WORK TASK
The answer is an exact copy of the lines from the one with "treat others. Model" to the end of the listing below, pictures left out.

---------- DATA SHOWN

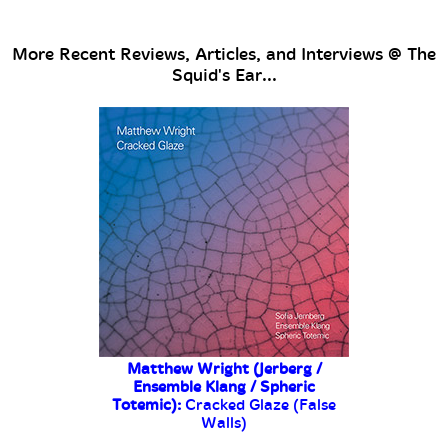
More Recent Reviews, Articles, and Interviews @ The
Squid's Ear...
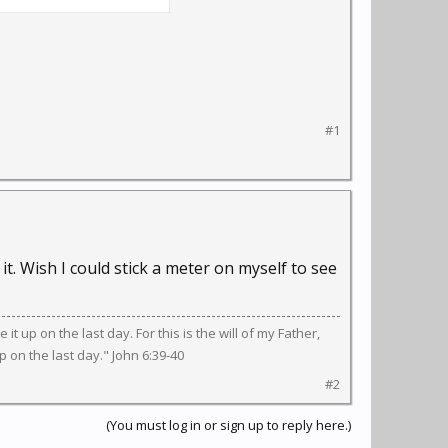
lways, put on your own
treat others. Model
#1
it. Wish I could stick a meter on myself to see
 it up on the last day. For this is the will of my Father,
 on the last day." John 6:39-40
#2
(You must log in or sign up to reply here.)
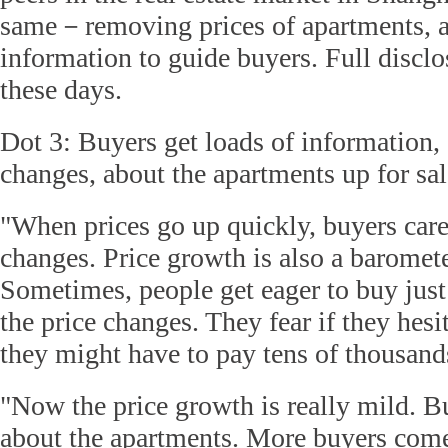
same－removing prices of apartments, 
information to guide buyers. Full disclo
these days.
Dot 3: Buyers get loads of information, 
changes, about the apartments up for sale
"When prices go up quickly, buyers care
changes. Price growth is also a baromete
Sometimes, people get eager to buy just
the price changes. They fear if they hesi
they might have to pay tens of thousand
"Now the price growth is really mild. B
about the apartments. More buyers come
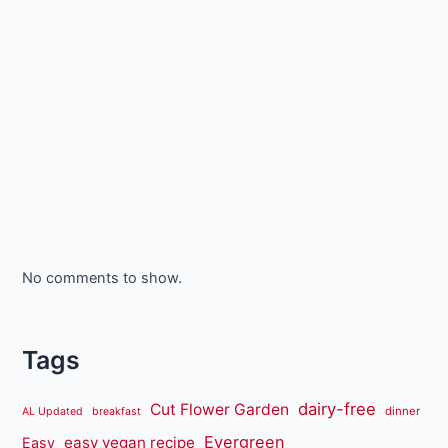
No comments to show.
Tags
dairy-free
Cut Flower Garden
dinner
AL Updated
breakfast
Evergreen
easy vegan recipe
Easy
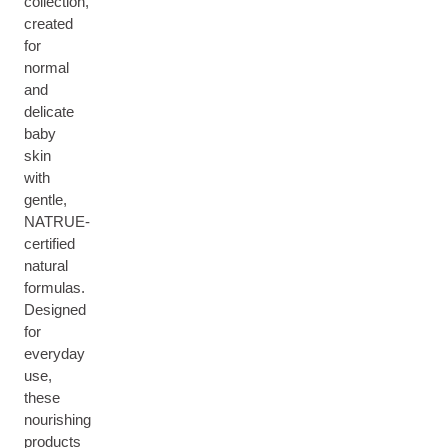
collection,
created
for
normal
and
delicate
baby
skin
with
gentle,
NATRUE-
certified
natural
formulas.
Designed
for
everyday
use,
these
nourishing
products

--------------------

YOUR RESPONSE
treat others. Model
#1
it. Wish I could stick a meter on myself to see
 it up on the last day. For this is the will of my Father,
 on the last day." John 6:39-40
#2
(You must log in or sign up to reply here.)
same－removing prices of apartments, 
information to guide buyers. Full disclo
these days.
Dot 3: Buyers get loads of information, 
changes, about the apartments up for sale
"When prices go up quickly, buyers care
changes. Price growth is also a baromete
Sometimes, people get eager to buy just
the price changes. They fear if they hesi
they might have to pay tens of thousand
"Now the price growth is really mild. B
about the apartments. More buyers come
No comments to show.
Tags
dairy-free
Cut Flower Garden
dinner
AL Updated
breakfast
Evergreen
easy vegan recipe
Easy
collection,
created
for
normal
and
delicate
baby
skin
with
gentle,
NATRUE-
certified
natural
formulas.
Designed
for
everyday
use,
these
nourishing
products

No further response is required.